T-PHYL is a Xanthine bronchodilator that works by T-PHYL is a theophylline derivative that inhibits phosphodiesterase, leading to increased intracellular c AMP levels, resulting in bronchodilation and anti-inflammatory effects. It also antagonizes adenosine receptors.. ELIXOMIN is a Xanthine Bronchodilator that works by ELIXOMIN binds to and inhibits the N-methyl-D-aspartate (NMDA) receptor, reducing excitatory neurotransmission. It also modulates gamma-aminobutyric acid (GABA) activity, enhancing inhibitory signaling.. They differ in pharmacokinetic profiles, FDA-approved indications, and side effect profiles.

2. Which is stronger: T-PHYL or ELIXOMIN?

Potency comparisons between T-PHYL and ELIXOMIN depend on the specific clinical indication. These are agents from distinct pharmacological classes and are not directly interchangeable by dose. A physician or clinical pharmacist should guide any therapeutic switching decisions.
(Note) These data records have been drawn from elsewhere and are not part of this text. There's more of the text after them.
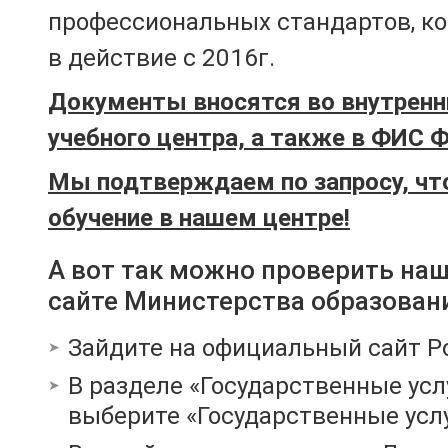
профессиональных стандартов, к
в действие с 2016г.
Документы вносятся во внутренн
учебного центра, а также в ФИС 
Мы подтверждаем по запросу, чт
обучение в нашем центре!
А вот так можно проверить на
сайте Министерства образован
Зайдите на официальный сайт Р
В разделе «Государственные усл
выберите «Государственные услу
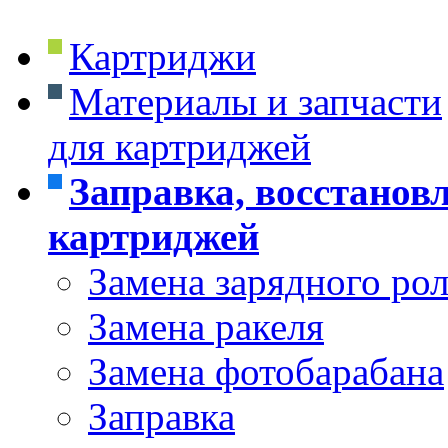
Картриджи
Материалы и запчасти
для картриджей
Заправка, восстанов
картриджей
Замена зарядного ро
Замена ракеля
Замена фотобарабана
Заправка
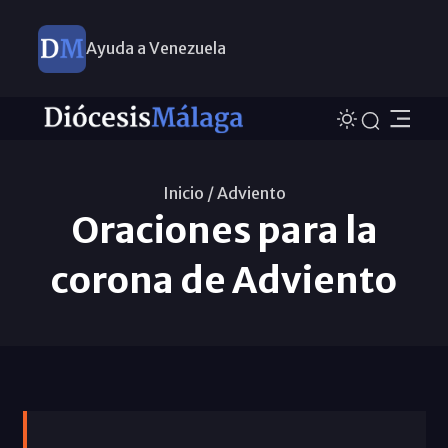
Ayuda a Venezuela
Inicio /
Adviento
Oraciones para la
corona de Adviento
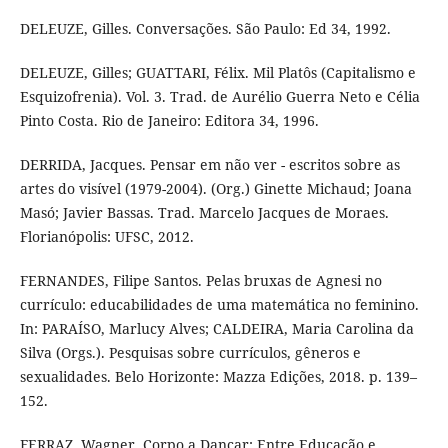
DELEUZE, Gilles. Conversações. São Paulo: Ed 34, 1992.
DELEUZE, Gilles; GUATTARI, Félix. Mil Platôs (Capitalismo e
Esquizofrenia). Vol. 3. Trad. de Aurélio Guerra Neto e Célia
Pinto Costa. Rio de Janeiro: Editora 34, 1996.
DERRIDA, Jacques. Pensar em não ver - escritos sobre as
artes do visível (1979-2004). (Org.) Ginette Michaud; Joana
Masó; Javier Bassas. Trad. Marcelo Jacques de Moraes.
Florianópolis: UFSC, 2012.
FERNANDES, Filipe Santos. Pelas bruxas de Agnesi no
currículo: educabilidades de uma matemática no feminino.
In: PARAÍSO, Marlucy Alves; CALDEIRA, Maria Carolina da
Silva (Orgs.). Pesquisas sobre currículos, gêneros e
sexualidades. Belo Horizonte: Mazza Edições, 2018. p. 139–
152.
FERRAZ, Wagner. Corpo a Dançar: Entre Educação e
3. What is the standard dosing for T-PHYL vs ELIXOMIN?

The standard adult dose of T-PHYL is: 400 mg orally every 6 hours, or 200 mg orally every 4 hours for sustained-release.. The standard adult dose of ELIXOMIN is: 500 mg orally once daily with a full glass of water, regardless of meals.. Dosing should always be individualized based on indication, renal and hepatic function, age, and other patient factors.

4. Can you take T-PHYL and ELIXOMIN together?

No direct drug-drug interaction has been formally documented between T-PHYL and ELIXOMIN in current clinical databases. However, individual patient risk factors including other medications, organ function, and comorbidities should always be evaluated by a qualified healthcare provider.

5. Are T-PHYL and ELIXOMIN safe during pregnancy?

The maternal-fetal safety profiles differ. T-PHYL is classified as Category C. First trimester: Possible increase in congenital malformations (e.g., cardiovascular, neural tube defects) based on animal studies and limited human data. Second/third trimester: R. ELIXOMIN is classified as Category C. ELIXOMIN is contraindicated in pregnancy (Category X). First trimester: High risk of major congenital malformations including neural tube defects, cardiovascular anomalies. Second . Always consult a maternal-fetal medicine specialist before taking either drug during pregnancy or lactation.